Sizzlin’ Country Puts the Heat on Cystic Fibrosis

Benefit Raises Funds for Scientific Research

LOS ANGELES — For six years, country music artists who come to the West Coast in the spring for the Academy of Country Music Awards have taken time from their schedules to lend their talents to fight a deadly disease.

Sizzlin’ Country, staged on the Laramie Street set of Warner Bros. Studios in Burbank, features performances by a mix of newly arrived country stars and established veterans, all united in an ongoing effort to find a cure for cystic fibrosis.

Clint Black and Lisa Hartman Black served as hosts for the evening, which featured performances by Chad Brock, The Wilkinsons, Bryan White, Lonestar, Jennifer Day, Phil Vassar and Coley McCabe, among others.

Bill Lardie, president of Wal-Mart music suppliers’ Anderson Merchandisers, received the first annual Heart of Country Award, presented by WEA distribution executive Dave Mount, chairman of the Cystic Fibrosis Foundation of California.

“Four years ago,” Lardie told the audience, “I gave my heart. I heard Dave Mount say, ’When a spouse passes away, a widow or widower is left. When a parent loses a child, there’s no word to describe it.’ I came to a dinner like this because I wanted to know more about country music. I’m here tonight to ask for your heart for these children and many, many [more] in the future.”

White, whose photo appears on posters touting the fight against cystic fibrosis, has been part of Sizzlin’ Country since 1996. “I’m such a kid fanatic,” White said. “I’ve been involved in this because I want to help cure this disease and get these kids back on their feet.”

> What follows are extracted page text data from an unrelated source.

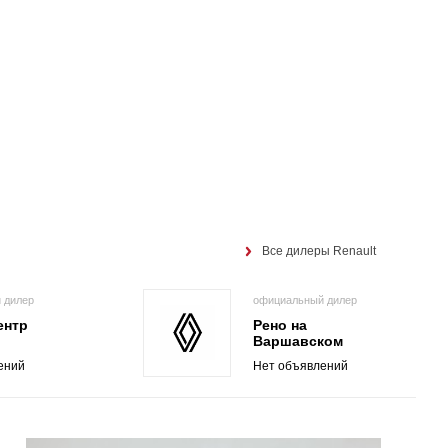
Все дилеры Renault
 дилер
официальный дилер
ентр
Рено на
Варшавском
ений
Нет объявлений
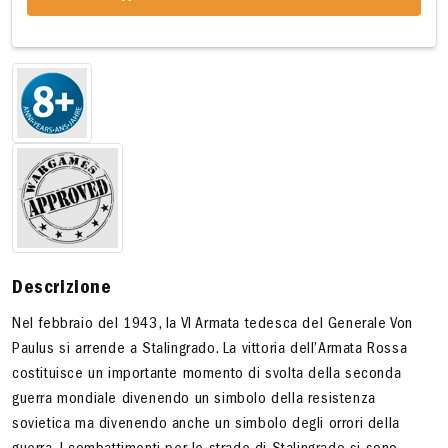
Descrizione
Nel febbraio del 1943, la VI Armata tedesca del Generale Von
Paulus si arrende a Stalingrado. La vittoria dell’Armata Rossa
costituisce un importante momento di svolta della seconda
guerra mondiale divenendo un simbolo della resistenza
sovietica ma divenendo anche un simbolo degli orrori della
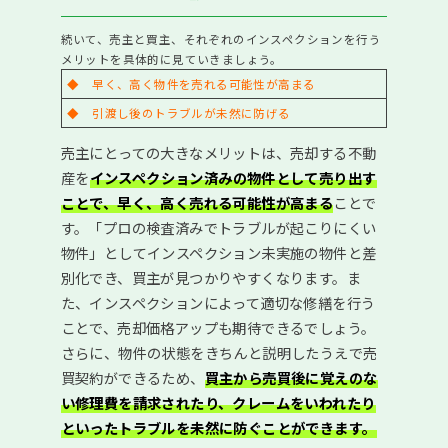
続いて、売主と買主、それぞれのインスペクションを行う
メリットを具体的に見ていきましょう。
◆ 早く、高く物件を売れる可能性が高まる
◆ 引渡し後のトラブルが未然に防げる
売主にとっての大きなメリットは、売却する不動
産を
インスペクション済みの物件として売り出す
ことで、早く、高く売れる可能性が高まる
ことで
す。「プロの検査済みでトラブルが起こりにくい
物件」としてインスペクション未実施の物件と差
別化でき、買主が見つかりやすくなります。ま
た、インスペクションによって適切な修繕を行う
ことで、売却価格アップも期待できるでしょう。
さらに、物件の状態をきちんと説明したうえで売
買契約ができるため、
買主から売買後に覚えのな
い修理費を請求されたり、クレームをいわれたり
といったトラブルを未然に防ぐことができます。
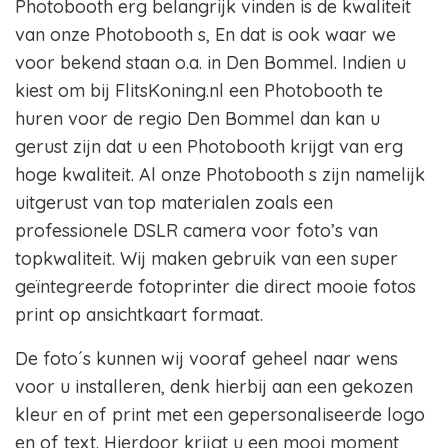
Photobooth erg belangrijk vinden is de kwaliteit
van onze Photobooth s, En dat is ook waar we
voor bekend staan o.a. in Den Bommel. Indien u
kiest om bij FlitsKoning.nl een Photobooth te
huren voor de regio Den Bommel dan kan u
gerust zijn dat u een Photobooth krijgt van erg
hoge kwaliteit. Al onze Photobooth s zijn namelijk
uitgerust van top materialen zoals een
professionele DSLR camera voor foto’s van
topkwaliteit. Wij maken gebruik van een super
geïntegreerde fotoprinter die direct mooie fotos
print op ansichtkaart formaat.
De foto´s kunnen wij vooraf geheel naar wens
voor u installeren, denk hierbij aan een gekozen
kleur en of print met een gepersonaliseerde logo
en of text. Hierdoor krijgt u een mooi moment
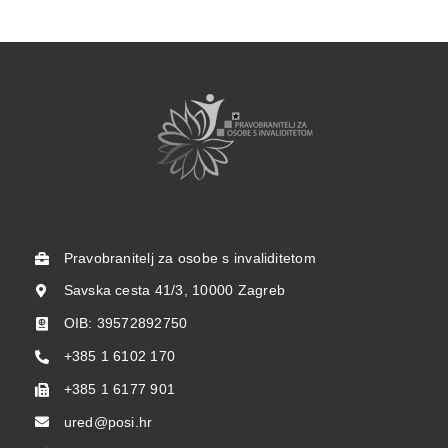
Pravobranitelj za osobe s invaliditetom
Savska cesta 41/3, 10000 Zagreb
OIB: 39572892750
+385 1 6102 170
+385 1 6177 901
ured@posi.hr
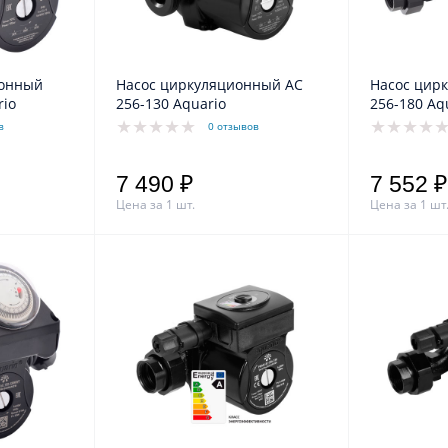
ионный
Насос циркуляционный АС
Насос цир
rio
256-130 Aquario
256-180 Aq
в
0 отзывов
7 490 ₽
7 552 ₽
Цена за 1 шт.
Цена за 1 шт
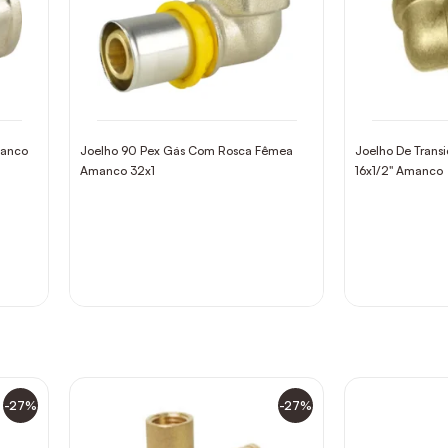
manco
Joelho 90 Pex Gás Com Rosca Fêmea
Joelho De Trans
Amanco 32x1
16x1/2" Amanco
-27%
-27%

White has seen new artists step forward each year, adding their names to the list of those fighting the disease by appearing at the benefit.

He also made a recording with other artists titled “One Heart at a Time,” tailored especially for the cystic fibrosis initiative.

Some 30,000 people in the U.S. have the disease, and cystic fibrosis is the number one genetic killer of children and young adults in the country.

The five previous Sizzlin’ Country concerts have brought in more than $1.2 million for cystic fibrosis research and care programs.

Tuesday night, WEA and the Warner Music Group donated $100,000 to the cause, and Clint Black and John Michael Montgomery donated the use of their images for a campaign by Stetson Hats, yielding an additional $100,000.

Those who attended the Sizzlin’ Country event were encouraged to pledge additional money through a silent auction or by standing and offering spoken pledges.

“Science buys a cure,” Mount told the audience, “and money buys science.”